Problem:
What is needed is a verbatim copy of every record below, with the pictures left out.

(Collected data)
....................
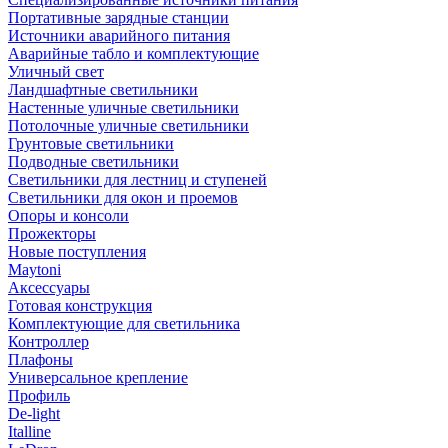
Портативные зарядные станции
Источники аварийного питания
Аварийные табло и комплектующие
Уличный свет
Ландшафтные светильники
Настенные уличные светильники
Потолочные уличные светильники
Грунтовые светильники
Подводные светильники
Светильники для лестниц и ступеней
Светильники для окон и проемов
Опоры и консоли
Прожекторы
Новые поступления
Maytoni
Аксессуары
Готовая конструкция
Комплектующие для светильника
Контроллер
Плафоны
Универсальное крепление
Профиль
De-light
Italline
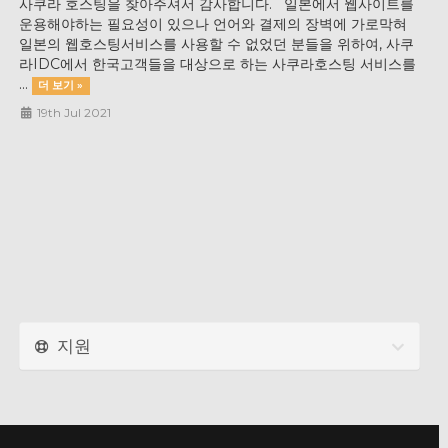
사쿠라 호스팅을 찾아주셔서 감사합니다. 일본에서 웹사이트를
운용해야하는 필요성이 있으나 언어와 결제의 장벽에 가로막혀
일본의 웹호스팅서비스를 사용할 수 없었던 분들을 위하여, 사쿠
라IDC에서 한국고객들을 대상으로 하는 사쿠라호스팅 서비스를
...
더 보기 »
19th Jul 2021
지원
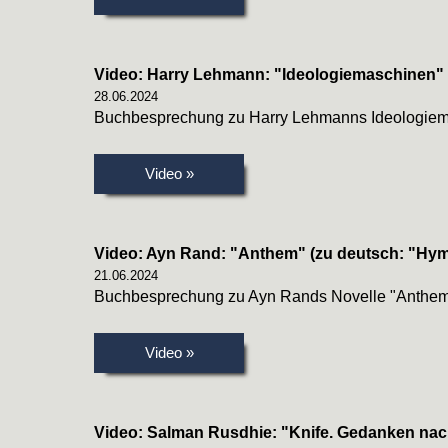
Video: Harry Lehmann: "Ideologiemaschinen"
28.06.2024
Buchbesprechung zu Harry Lehmanns Ideologiem
Video »
Video: Ayn Rand: "Anthem" (zu deutsch: "Hy
21.06.2024
Buchbesprechung zu Ayn Rands Novelle "Anthem
Video »
Video: Salman Rusdhie: "Knife. Gedanken na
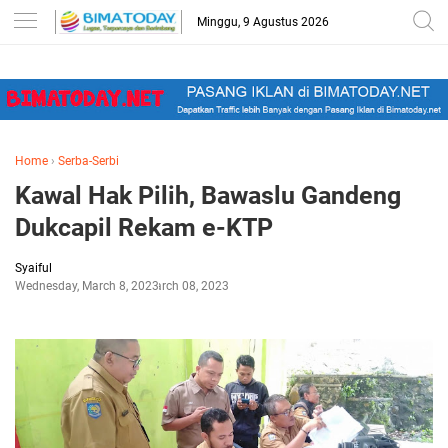
-->
Minggu, 9 Agustus 2026
Home
›
Serba-Serbi
Kawal Hak Pilih, Bawaslu Gandeng
Dukcapil Rekam e-KTP
Syaiful
Wednesday, March 8, 2023
March 08, 2023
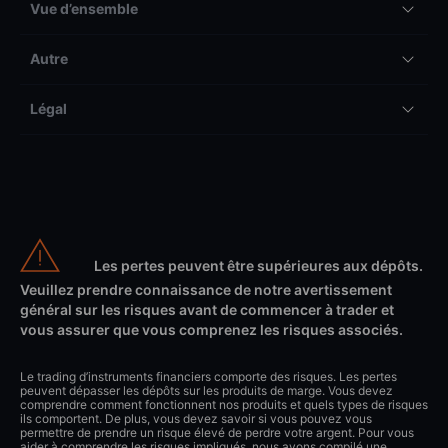
Vue d’ensemble
Autre
Légal
Les pertes peuvent être supérieures aux dépôts.
Veuillez prendre connaissance de notre avertissement
général sur les risques avant de commencer à trader et
vous assurer que vous comprenez les risques associés.
Le trading d’instruments financiers comporte des risques. Les pertes
peuvent dépasser les dépôts sur les produits de marge. Vous devez
comprendre comment fonctionnent nos produits et quels types de risques
ils comportent. De plus, vous devez savoir si vous pouvez vous
permettre de prendre un risque élevé de perdre votre argent. Pour vous
aider à comprendre les risques impliqués, nous avons compilé une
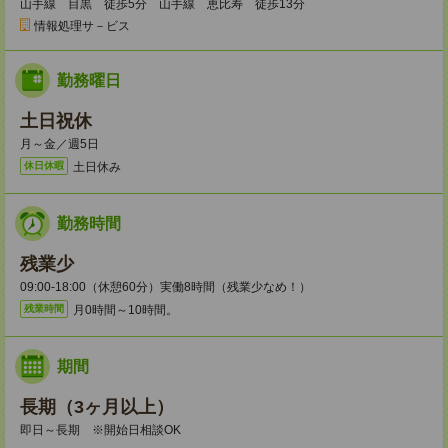
山手線 目黒 徒歩5分 山手線 恵比寿 徒歩13分
情報処理サ－ビス
勤務曜日
土日祝休
月～金／週5日
土日休み
休日休暇
勤務時間
残業少
09:00-18:00（休憩60分）実働8時間（残業少なめ！）
月0時間～10時間。
残業時間
期間
長期（3ヶ月以上）
即日～長期 ※開始日相談OK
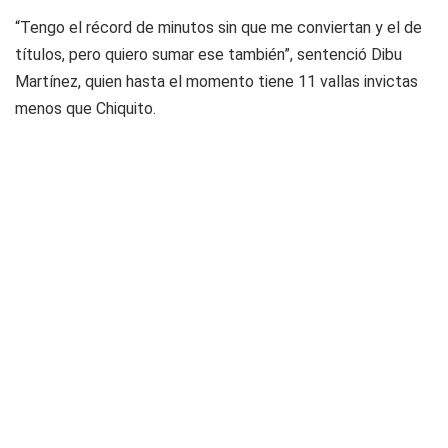
“Tengo el récord de minutos sin que me conviertan y el de
títulos, pero quiero sumar ese también”, sentenció Dibu
Martínez, quien hasta el momento tiene 11 vallas invictas
menos que Chiquito.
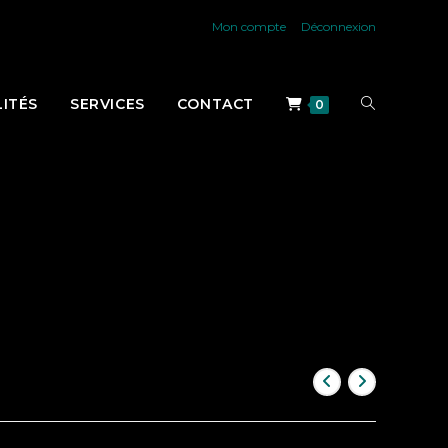
Mon compte
Déconnexion
TOGGLE
ITÉS
SERVICES
CONTACT
0
WEBSITE
SEARCH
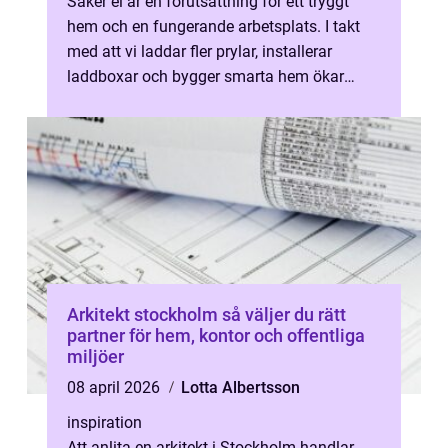
Säker el är en förutsättning för ett tryggt
hem och en fungerande arbetsplats. I takt
med att vi laddar fler prylar, installerar
laddboxar och bygger smarta hem ökar
ocks...
Arkitekt stockholm så väljer du rätt
partner för hem, kontor och offentliga
miljöer
08 april 2026
Lotta Albertsson
inspiration
Att anlita en arkitekt i Stockholm handlar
....................
Written response:
Портативные зарядные станции
Источники аварийного питания
Аварийные табло и комплектующие
Уличный свет
Ландшафтные светильники
Настенные уличные светильники
Потолочные уличные светильники
Грунтовые светильники
Подводные светильники
Светильники для лестниц и ступеней
Светильники для окон и проемов
Опоры и консоли
Прожекторы
Новые поступления
Maytoni
Аксессуары
Готовая конструкция
Комплектующие для светильника
Контроллер
Плафоны
Универсальное крепление
Профиль
De-light
Italline
사쿠라 호스팅을 찾아주셔서 감사합니다. 일본에서 웹사이트를
운용해야하는 필요성이 있으나 언어와 결제의 장벽에 가로막혀
일본의 웹호스팅서비스를 사용할 수 없었던 분들을 위하여, 사쿠
라IDC에서 한국고객들을 대상으로 하는 사쿠라호스팅 서비스를
...
더 보기 »
19th Jul 2021
지원
Video: Harry Lehmann: "Ideologiemaschinen"
28.06.2024
Buchbesprechung zu Harry Lehmanns Ideologiem
Video »
Video: Ayn Rand: "Anthem" (zu deutsch: "Hy
21.06.2024
Buchbesprechung zu Ayn Rands Novelle "Anthem
Video »
Video: Salman Rusdhie: "Knife. Gedanken na
-->
Minggu, 9 Agustus 2026
Home
›
Serba-Serbi
Kawal Hak Pilih, Bawaslu Gandeng
Dukcapil Rekam e-KTP
Syaiful
Wednesday, March 8, 2023
March 08, 2023
Vue d’ensemble
Autre
Légal
Les pertes peuvent être supérieures aux dépôts.
Veuillez prendre connaissance de notre avertissement
général sur les risques avant de commencer à trader et
vous assurer que vous comprenez les risques associés.
Le trading d’instruments financiers comporte des risques. Les pertes
peuvent dépasser les dépôts sur les produits de marge. Vous devez
comprendre comment fonctionnent nos produits et quels types de risques
ils comportent. De plus, vous devez savoir si vous pouvez vous
permettre de prendre un risque élevé de perdre votre argent. Pour vous
aider à comprendre les risques impliqués, nous avons compilé une
山手線 目黒 徒歩5分 山手線 恵比寿 徒歩13分
情報処理サ－ビス
勤務曜日
土日祝休
月～金／週5日
土日休み
休日休暇
勤務時間
残業少
09:00-18:00（休憩60分）実働8時間（残業少なめ！）
月0時間～10時間。
残業時間
期間
長期（3ヶ月以上）
即日～長期 ※開始日相談OK
“Tengo el récord de minutos sin que me conviertan y el de
títulos, pero quiero sumar ese también”, sentenció Dibu
Martínez, quien hasta el momento tiene 11 vallas invictas
menos que Chiquito.
Mon compte
Déconnexion
TOGGLE
ITÉS
SERVICES
CONTACT
0
WEBSITE
SEARCH
Säker el är en förutsättning för ett tryggt
hem och en fungerande arbetsplats. I takt
med att vi laddar fler prylar, installerar
laddboxar och bygger smarta hem ökar
ocks...
Arkitekt stockholm så väljer du rätt
partner för hem, kontor och offentliga
miljöer
08 april 2026
Lotta Albertsson
inspiration
Att anlita en arkitekt i Stockholm handlar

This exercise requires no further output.